§ **Work order**
Only lines with the word "reminds" are wanted; copy each of them from the listing below.

============

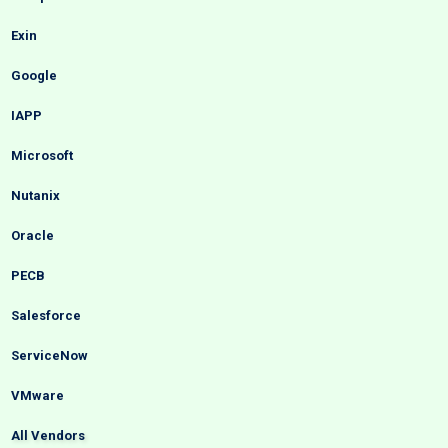
Exin
Google
IAPP
Microsoft
Nutanix
Oracle
PECB
Salesforce
ServiceNow
VMware
All Vendors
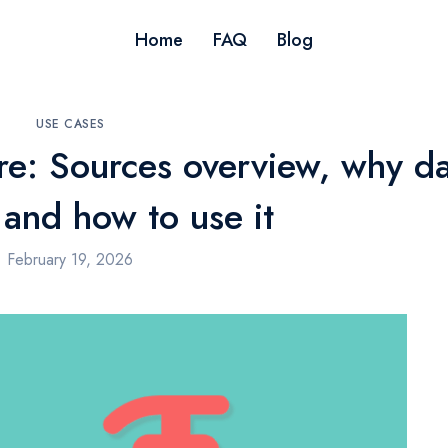
Home
FAQ
Blog
USE CASES
re: Sources overview, why d
 and how to use it
February 19, 2026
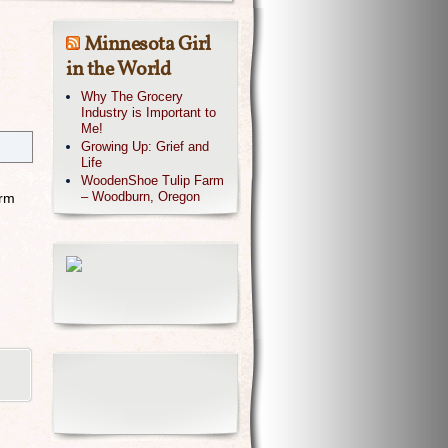
Minnesota Girl
in the World
Why The Grocery
Industry is Important to
Me!
Growing Up: Grief and
Life
WoodenShoe Tulip Farm
– Woodburn, Oregon
orm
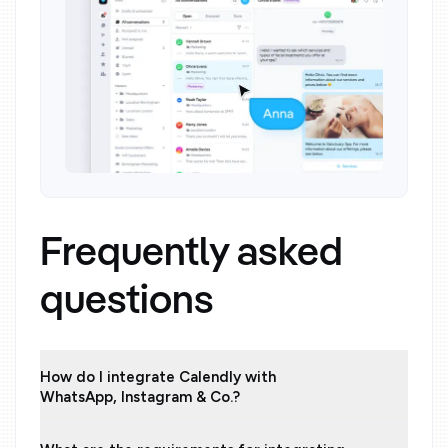
Frequently asked
questions
How do I integrate Calendly with
WhatsApp, Instagram & Co.?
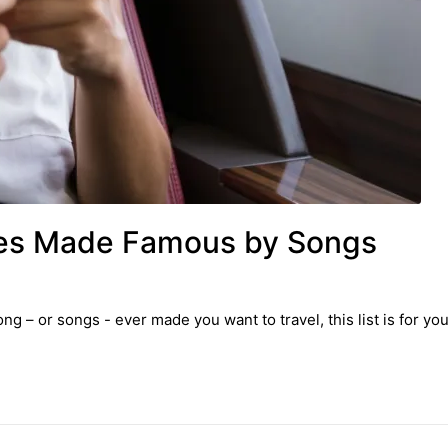
aces Made Famous by Songs
ng – or songs - ever made you want to travel, this list is for you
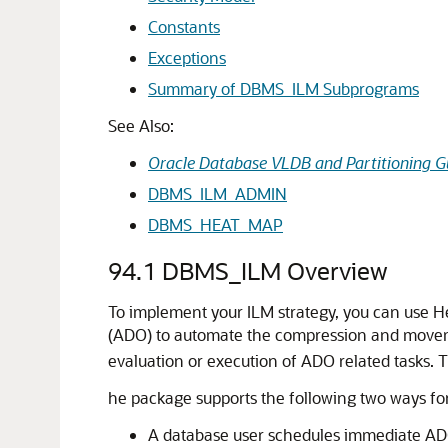
Constants
Exceptions
Summary of DBMS_ILM Subprograms
See Also:
Oracle Database VLDB and Partitioning G
DBMS_ILM_ADMIN
DBMS_HEAT_MAP
94.1
DBMS_ILM Overview
To implement your ILM strategy, you can use H
(ADO) to automate the compression and moveme
evaluation or execution of ADO related tasks. T
he package supports the following two ways fo
A database user schedules immediate ADO 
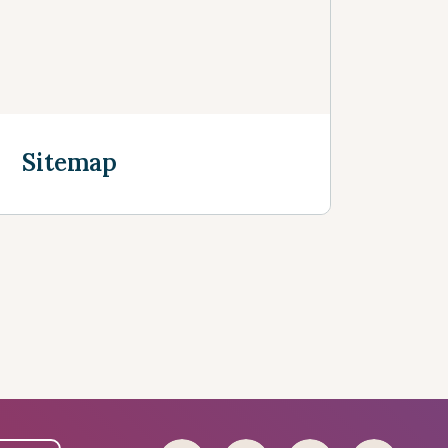
Sitemap
Discover more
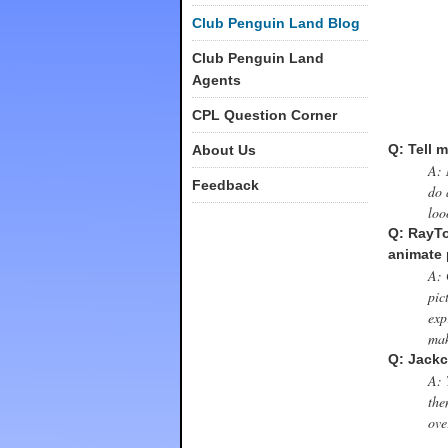
Club Penguin Land Blog
Club Penguin Land
Agents
CPL Question Corner
Q: Tell m
About Us
A: 
Feedback
do 
loo
Q: RayTo
animate 
A: 
pic
exp
mak
Q: Jackc
A: 
the
ove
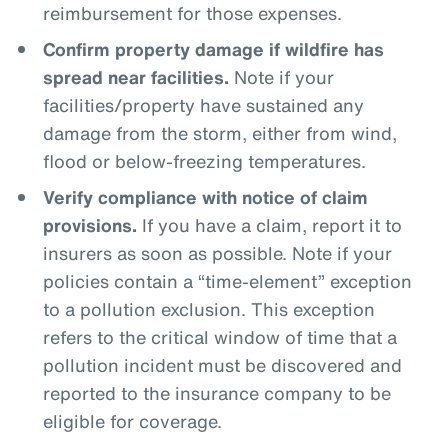
reimbursement for those expenses.
Confirm property damage if wildfire has
spread near facilities.
Note if your
facilities/property have sustained any
damage from the storm, either from wind,
flood or below-freezing temperatures.
Verify compliance with notice of claim
provisions.
If you have a claim, report it to
insurers as soon as possible. Note if your
policies contain a “time-element” exception
to a pollution exclusion. This exception
refers to the critical window of time that a
pollution incident must be discovered and
reported to the insurance company to be
eligible for coverage.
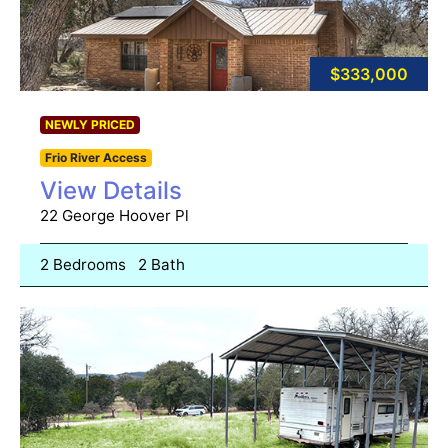
$333,000
NEWLY PRICED
Frio River Access
View Details
22 George Hoover Pl
2 Bedrooms
2 Bath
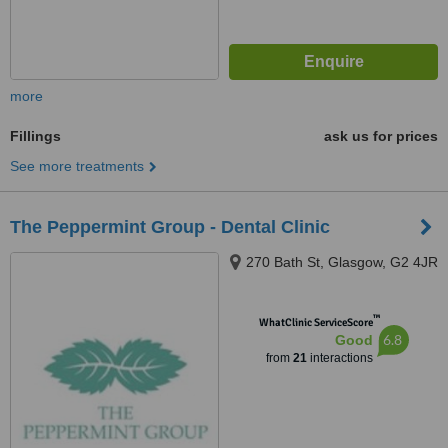
more
Fillings
ask us for prices
See more treatments
The Peppermint Group - Dental Clinic
270 Bath St, Glasgow, G2 4JR
™
WhatClinic ServiceScore
6.8
Good
from
21
interactions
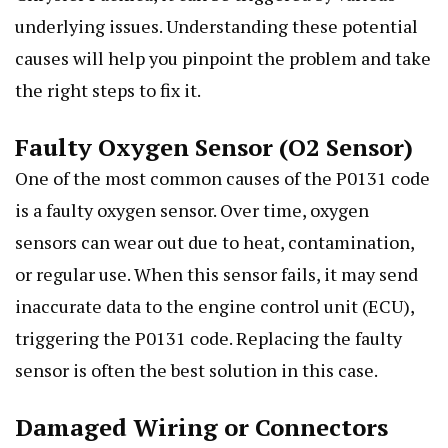
underlying issues. Understanding these potential
causes will help you pinpoint the problem and take
the right steps to fix it.
Faulty Oxygen Sensor (O2 Sensor)
One of the most common causes of the P0131 code
is a faulty oxygen sensor. Over time, oxygen
sensors can wear out due to heat, contamination,
or regular use. When this sensor fails, it may send
inaccurate data to the engine control unit (ECU),
triggering the P0131 code. Replacing the faulty
sensor is often the best solution in this case.
Damaged Wiring or Connectors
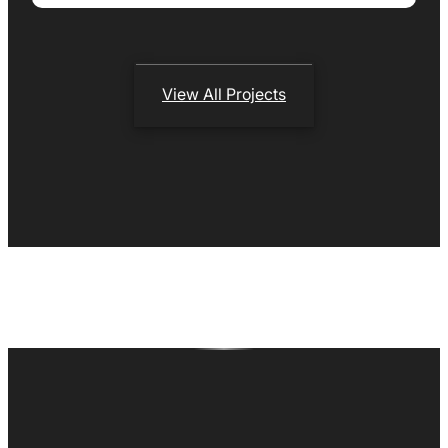
View All Projects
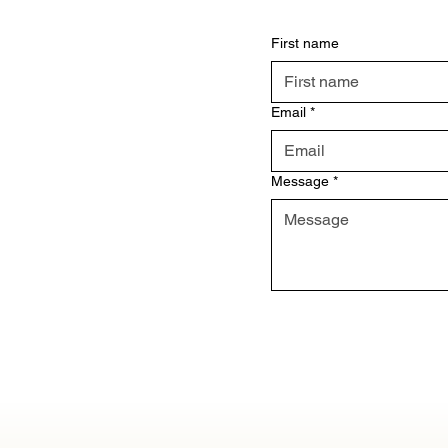
First name
Email
*
Message
*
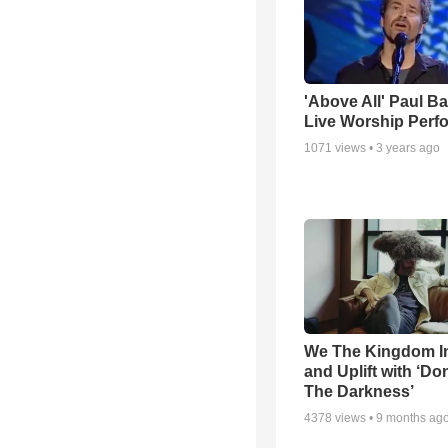
'Above All' Paul B
Live Worship Perf
1071
views •
3 years ago
We The Kingdom I
and Uplift with ‘Don
The Darkness’
4378
views •
9 months ag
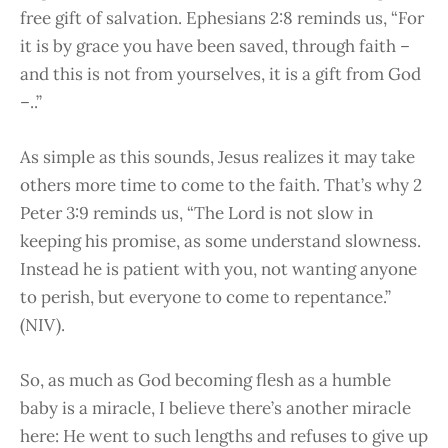
free gift of salvation. Ephesians 2:8 reminds us, “For
it is by grace you have been saved, through faith –
and this is not from yourselves, it is a gift from God
–..”
As simple as this sounds, Jesus realizes it may take
others more time to come to the faith. That’s why 2
Peter 3:9 reminds us, “The Lord is not slow in
keeping his promise, as some understand slowness.
Instead he is patient with you, not wanting anyone
to perish, but everyone to come to repentance.”
(NIV).
So, as much as God becoming flesh as a humble
baby is a miracle, I believe there’s another miracle
here: He went to such lengths and refuses to give up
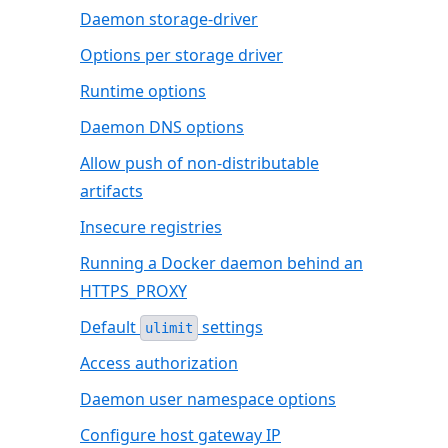
Daemon storage-driver
Options per storage driver
Runtime options
Daemon DNS options
Allow push of non-distributable
artifacts
Insecure registries
Running a Docker daemon behind an
HTTPS_PROXY
Default
settings
ulimit
Access authorization
Daemon user namespace options
Configure host gateway IP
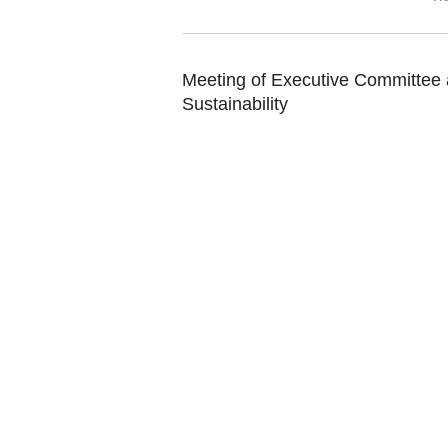
Meeting of Executive Committee a
Sustainability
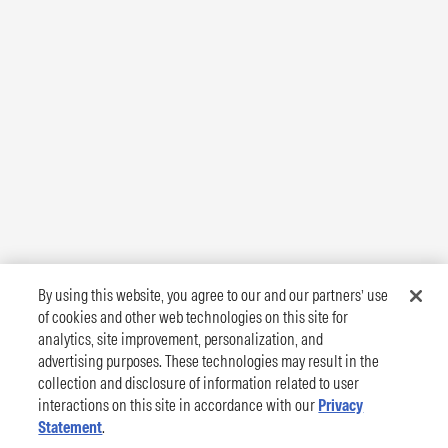
By using this website, you agree to our and our partners’ use
of cookies and other web technologies on this site for
analytics, site improvement, personalization, and
advertising purposes. These technologies may result in the
collection and disclosure of information related to user
interactions on this site in accordance with our
Privacy
Statement
.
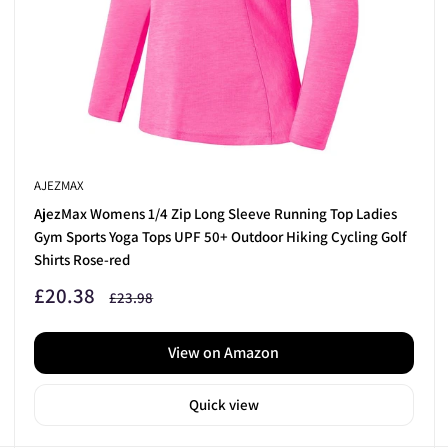
ub Sets
today.
AJEZMAX
AjezMax Womens 1/4 Zip Long Sleeve Running Top Ladies
Gym Sports Yoga Tops UPF 50+ Outdoor Hiking Cycling Golf
Shirts Rose-red
Sale
£20.38
Regular
£23.98
price
price
View on Amazon
Quick view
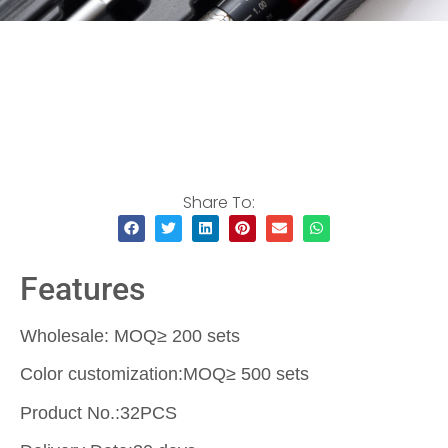
Share To:
Features
Wholesale: MOQ≥ 200 sets
Color customization:MOQ≥ 500 sets
Product No.:32PCS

============

§ **Answer for this exercise**
free gift of salvation. Ephesians 2:8 reminds us, “For
Peter 3:9 reminds us, “The Lord is not slow in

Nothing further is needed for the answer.